Although Wall is quite well-received in the art world, his work does stir up quite a bit of anger among some viewers. Nothing in Wall’s subject matter seems to be controversial in any way, it’s actually his mode of production that angers some people. Wall’s work has often been criticized for being too artificial or for missing the point of photography (that point being realism). This criticism can range anywhere from a benign misunderstanding of Wall’s purpose (“Being quick-on-the-draw is part of the fun of street photography!” –vidkid5678) to more personal accusations that Wall is a sellout or no better than a big-budget filmmaker. Wall doesn’t seem too troubled by these criticisms, as he feels that art, even photography, doesn’t have to adhere to rules. “What an artist could do with photography wasn’t bounded by the documentary impulse…Painting could be topographical realism or it could be angels — in the same medium. Why couldn’t photography do the same?” (nytimes.com). This attitude is likely why I can relate so well to Wall; I am also a student of art history and (for better or worse) that is the educational lens through which I view most issues. Wall does, however, admit that realistic photography has its own unique merits which aren’t really present in his own works; but he still insists that both types of photography are worthwhile and neither should be ignored: “You have to accept the fact that it is not a snapshot and can’t have those qualities,” he said. “It is a semblance of life occurring on the fly, but it is a semblance. A semblance has its own value.” (nytimes.com).

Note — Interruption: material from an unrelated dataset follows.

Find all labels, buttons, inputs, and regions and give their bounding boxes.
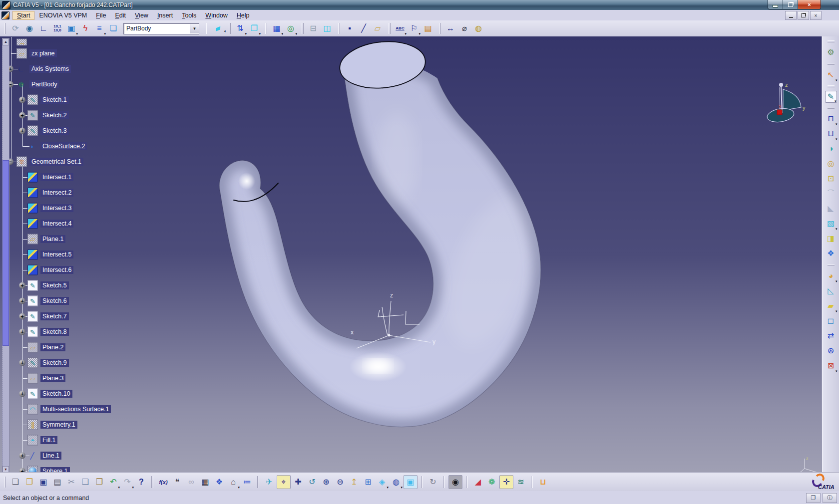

*note about the format of this presentation: I chose a presentation of white text on a black background because these are how lectures have always been formatted in my Art History courses. I thought that, given Wall’s art historical background, this would be an excellent way to present his work. I also felt that the black background gave a heightened sense of drama to the presentation of Wall’s images.